Keputusan pembeli juga dipengaruhi oleh karakteristik pribadi. Faktor pribadi meliputi usia dan tahap dalam siklus hidup pembeli, pekerjaan dan keadaan ekonomi, kepribadian dan konsep diri, serta gaya hidup dan nilai. Banyak dari karakteristik ini yang mempunyai dampak yang sangat langsung terhadap perilaku konsumen. Dalam penelitian ini faktor-faktor yang mempengaruhi kepribadian adalah value consciousness (nilai kesadaran) dan novelty seeking (mencari jenis baru).

1.) Value consciousness (nilai kesadaran)

Menurut Lichtenstein, dkk. (1990), value consciousness sebagai suatu kesadaran untuk membayar suatu barang dengan harga rendah walaupun terdapat quality coinstraint didalamnya. Konsumen yang memilki kesadaran tinggi biasanya memiliki sikap yang positif terhadap barang tiruan. Hal ini disebabkan konsumen menganggap harga lebih murah pada barang tiruan, merupakan kelebihan bagi mereka jika membeli barang tiruan tersebut dibandingkan membeli barang yang asli. Ketika harga turun maka permintaan akan naik. Barang bajakan menyediakan biaya penghematan yang besar kepada konsumen, meskipun terdapat beberapa kompromi dalam kualitas akan tetapi nilai yang dirasakan tinggi.

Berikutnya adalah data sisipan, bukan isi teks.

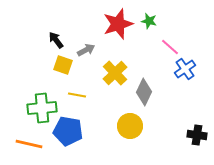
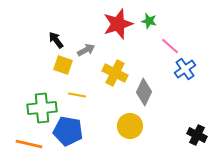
pink line: moved 1 px up
yellow cross: rotated 20 degrees counterclockwise
black cross: rotated 18 degrees clockwise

2.) Novelty seeking (mencari jenis baru)

Menurut Midlgey, dkk. (1978), mencari jenis baru merupakan derajat atau tingkat seseorang menerima sebuah ide baru dan membuat keputusan yang inovatif secara bebas dari pengaruh orang lain. Mencari jenis baru merupakan alasan kedua setelah faktor harga yang memicu konsumen untuk membeli barang tiruan (Wang, dkk., 2005). Mencari jenis baru memiki pengaruh atau berdampak positif terhadap sikap konsumen pada barang tiruan (Huang, dkk., 2006).